Я перебрала ящики, жестяные коробочки, в которых держу всякие мелочи. Совсем немного. Я выбросила кучу вещей, особенно связанных с ней, и она об этом знает. Я обнаружила, что у меня нет от нее ничего: ни портрета, ни записки, ни памятной вещицы. Я сама удивилась. Возможно ли, что за все эти годы она ничего мне не оставила, или хуже того — что я не захотела ничего от нее сохранить? Возможно.
На этот раз я сама скрепя сердце позвонила Рино. Он не отвечал ни на домашний, ни на мобильный. Перезвонил вечером, когда ему было удобно. Судя по голосу, рассчитывал вызвать у меня чувство вины.
— Я видел, что ты звонила. Есть новости?
— Нет. А у тебя?
— Тоже нет.
Стал молоть какую-то чепуху: будто бы собирается ехать на телевидение, на передачу, которая занимается поиском пропавших людей, обратиться с экрана к матери, попросить у нее прощения за все, умолять вернуться.
Я спокойно выслушала его, а потом спросила:
— Ты заглядывал в ее шкаф?
— Это еще зачем?
Конечно, такая простая идея никогда не пришла бы ему в голову.
— Загляни.
Он сходил и вернулся с отчетом, что в шкафу ничего нет, ни одной вещи — ни летней, ни зимней, только старые вешалки. Я велела ему осмотреть весь дом. Обувь тоже исчезла. Исчезли немногочисленные книги. Исчезли все фотографии. Исчезли видеозаписи. Исчез компьютер и даже старые дискеты, которые давным-давно не использовались, — все атрибуты волшебницы, невероятно ловко управлявшейся с любой электроникой и освоившей калькулятор еще в конце шестидесятых, в эпоху перфокарт. Рино был поражен.
— Не торопись, ищи хорошенько, — сказала я ему. — Потом, если найдешь хоть одну ее шпильку, позвони мне.
Он позвонил мне на следующий день, очень взволнованный:
— Ничего.
— Совсем ничего?
— Нет. Она отрезана со всех фотографий, на которых мы были вместе, даже с моих детских.
— Ты хорошо искал?
— Везде смотрел!
— И в подвале?
— Я же сказал тебе — везде. Пропала даже коробка с документами: ну, всякие там старые свидетельства о рождении, договоры с телефонной компанией, квитанции. Что это значит? Нас ограбили? Что они искали? Чего хотят от нас с матерью?
Я успокоила его, убедила, что бояться нечего. Особенно ему: уж от него-то точно никто ничего не хочет.

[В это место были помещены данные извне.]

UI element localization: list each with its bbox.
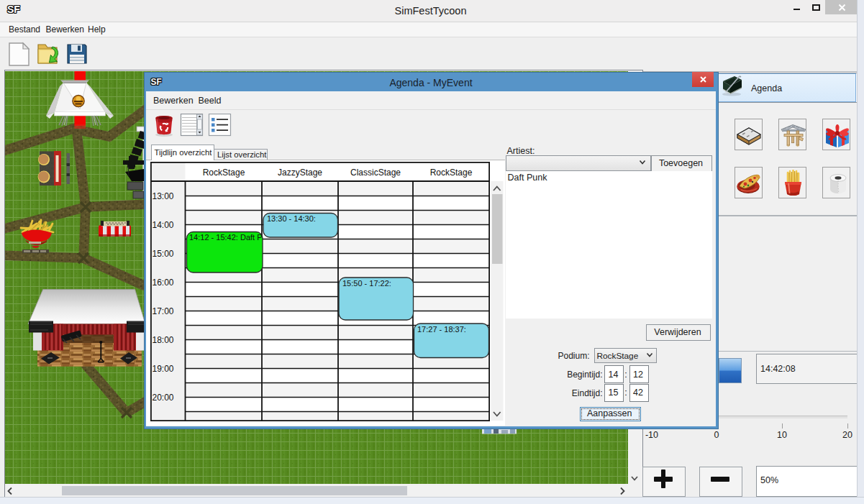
svg-text:RockStage: RockStage — [430, 168, 473, 178]
svg-text:15:50 - 17:22:: 15:50 - 17:22: — [342, 279, 391, 288]
svg-text:JazzyStage: JazzyStage — [278, 168, 322, 178]
svg-text:13:00: 13:00 — [153, 191, 174, 201]
svg-text:14:00: 14:00 — [153, 220, 174, 230]
svg-text:20:00: 20:00 — [153, 393, 174, 403]
svg-text:16:00: 16:00 — [153, 278, 174, 288]
svg-text:17:00: 17:00 — [153, 306, 174, 316]
svg-text:18:00: 18:00 — [153, 335, 174, 345]
svg-text:19:00: 19:00 — [153, 364, 174, 374]
svg-text:RockStage: RockStage — [203, 168, 245, 178]
svg-text:14:12 - 15:42: Daft Pu: 14:12 - 15:42: Daft Pu — [189, 233, 267, 242]
svg-text:15:00: 15:00 — [153, 249, 174, 259]
svg-text:ClassicStage: ClassicStage — [350, 168, 401, 178]
svg-text:17:27 - 18:37:: 17:27 - 18:37: — [417, 325, 466, 334]
svg-text:13:30 - 14:30:: 13:30 - 14:30: — [267, 214, 316, 223]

— Можно я приеду и немного поживу у тебя?
— Нет.
— Ну пожалуйста! Я совсем не сплю.
— Ничего, сам справишься. Я не знаю, чем тебе помочь.
Я повесила трубку и не ответила, когда он перезвонил. Потом уселась за письменный стол.
Лила, как обычно, перегибает палку, подумала я.
Она слишком широко понимала, что значит «не оставить следов». Захотела не просто исчезнуть, сейчас, в шестьдесят шесть лет, но и перечеркнуть всю прожитую жизнь.
Я ужасно разозлилась.
«Посмотрим, кто кого на этот раз», — подумала я, включила компьютер и начала описывать нашу историю — всю, в подробностях, которые сохранила моя память.
ДЕТСТВО
История дона Акилле
1
Наша дружба с Лилой началась в тот день, когда мы решили подняться по темной лестнице, ступенька за ступенькой, пролет за пролетом, к самой двери квартиры дона Акилле.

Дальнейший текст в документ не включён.